A MINIMUM price of 45p per unit would tackle problem drinkers without penalising those who drink moderately, a new study has found.
The level is 5p less than the Scottish Government’s proposed 50p limit, which is currently being held up by a legal challenge.
The study adds weight to ministers’ argument that a minimum price is needed to help cut Scotland’s alcohol intake.
The study by Sheffield University used computer analysis of how people might be expected to respond to a minimum price for alcohol of 45p per unit, or around £1.35 for a large glass of wine.
The researchers concluded that the policy would make the greatest difference to the 5 per cent of the population whose drinking is categorised as “harmful”. These are men who consume more than 50 units of alcohol a week and women who consume more than 35.
People on low incomes – in the bottom fifth – were predicted to cut their alcohol intake by almost 300 units a year.
The study estimated that this group currently spends just under £2,700 a year, on average, on alcohol, with around two-fifths of that bought for less than 45p per unit.
However, moderate drinkers in the same low-income group were predicted to reduce their consumption by just 3.8 units per year under minimum pricing.
Dr John Holmes, who led the study, said: “Overall, the impact of a minimum unit price policy on moderate drinkers would be very small, irrespective of income. The policy would mainly affect harmful drinkers, and it is the low income harmful drinkers – who purchase more alcohol below the minimum unit price threshold than any other group – who would be most affected.
“Policy makers need to balance larger reductions in consumption by harmful drinkers on a low income against the large health gains that could be experienced in this group from reductions in alcohol-related illness and death.”

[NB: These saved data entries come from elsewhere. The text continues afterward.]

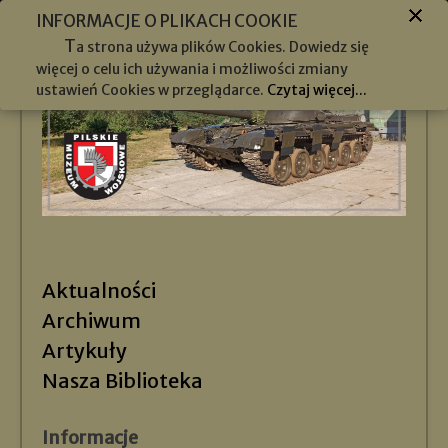
INFORMACJE O PLIKACH COOKIE
T
a strona używa plików Cookies. Dowiedz się
więcej o celu ich używania i możliwości zmiany
ustawień Cookies w przeglądarce.
Czytaj więcej...
Aktualności
Archiwum
Artykuły
Nasza Biblioteka
Informacje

The Scottish Government’s minimum price of 50p was passed by MSPs in 2012, but is currently facing a challenge from the Scotch Whisky Association (SWA) in the Court of Session. The SWA argues that the limit is a breach EU trading rules.
However, the Scottish Government insists that tackling cheap alcohol is vital to improving the nation’s health.
Sir Ian Gilmore, the Royal College of Physicians’ special adviser on alcohol and chairman of the Alcohol Health Alliance, said: “It is excellent to have this important confirmation of what we have been telling the UK government – a minimum unit price for alcohol would not damage the pockets of moderate drinkers whatever their income, and is an evidence-based policy exquisitely targeted at those, and those around them, who are currently suffering harm.
“It is time for [the UK] government to stop listening to the vested interests of the drinks industry and act.”
A Scottish Government spokesman said: “The Scottish Government is absolutely committed to introducing a minimum unit pricing policy for alcohol. We strongly believe that, as part of a concerted package of measures, minimum price per unit of alcohol will be an effective and efficient way to tackle alcohol misuse in Scottish communities, with significant health and social benefits.”